In 2016, the U.S. Food and Drug Administration (FDA) updated requirements for the Nutrition Facts label on packaged foods and drinks. FDA required changes to the Nutrition Facts label based on updated scientific information, new nutrition research, and input from the public. This was the first major update to the label in over 20 years. The label's refreshed design and updated information make it easier for you to make informed food choices that contribute to lifelong healthy eating habits.
Serving Sizes Get Real
Servings per container and serving size information appear in large, bold font. Serving sizes were also updated to better reflect the amount people typically eat and drink today. NOTE: The serving size is not a recommendation of how much to eat.
- The nutrition information listed on the Nutrition Facts label is usually based on one serving of the food; however some containers may also have information displayed per package.
- One package of food may contain more than one serving.
Learn more about serving sizes on the Nutrition Facts label.
Calories Go Big
Calories are in large and bold font to make the information easier to find and use.
2,000 calories a day is used as a guide for general nutrition advice. Your calorie needs may be higher or lower depending on your age, sex, height, weight, and physical activity level.
Learn more about calories on the Nutrition Facts label.
The Lows and Highs of % Daily Value
The percent Daily Value (%DV) shows how much a nutrient in a serving of food contributes to a total daily diet. Most Daily Values for nutrients were updated. As a general guide:
- 5% DV or less of a nutrient per serving is considered low.

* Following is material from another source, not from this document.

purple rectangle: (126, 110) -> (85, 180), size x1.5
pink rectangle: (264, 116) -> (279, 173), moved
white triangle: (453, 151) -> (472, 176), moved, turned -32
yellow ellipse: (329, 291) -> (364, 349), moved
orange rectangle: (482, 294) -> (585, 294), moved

- 20% DV or more of a nutrient per serving is considered high.
The footnote at the bottom of the label was updated to better explain %DV.
Learn more about Daily Values on the Nutrition Facts label.
Nutrients: The Updated List
What information was no longer required on the label?
- Calories from fat was removed because research shows the type of fat consumed is more important than the amount.
- Vitamin A and C are no longer required on the label since deficiencies of these vitamins are rare today. These nutrients can be included on a voluntary basis.
What information was added to the label?
- Added sugars was added to the label because consuming too much added sugars can make it hard to meet nutrient needs while staying within calorie limits. Added sugars include sugars that are added during the processing of foods (such as sucrose or dextrose), foods packaged as sweeteners (such as table sugar), sugars from syrups and honey, and sugars from concentrated fruit or vegetable juices.
- Vitamin D and potassium were required to be listed on the label because Americans do not always get the recommended amounts. Diets higher in vitamin D and potassium can reduce the risk of osteoporosis and high blood pressure, respectively.
What vitamins and minerals stayed the same?
Calcium and iron continue to be listed on the label because Americans do not always get the recommended amounts. Diets higher in calcium and iron can reduce the risk of osteoporosis and anemia, respectively.
Make the Label Work for You
Use the label to support your personal dietary needs—choose foods that contain more of the nutrients you want to get more of and less of nutrients you may want to limit.
More often, choose foods that are:
- Higher in dietary fiber, vitamin D, calcium, iron, and potassium.
- Lower in saturated fat, sodium, and added sugars.
Choosing healthier foods and beverages can help reduce the risk of developing some health conditions, such as high blood pressure, cardiovascular disease, osteoporosis, and anemia.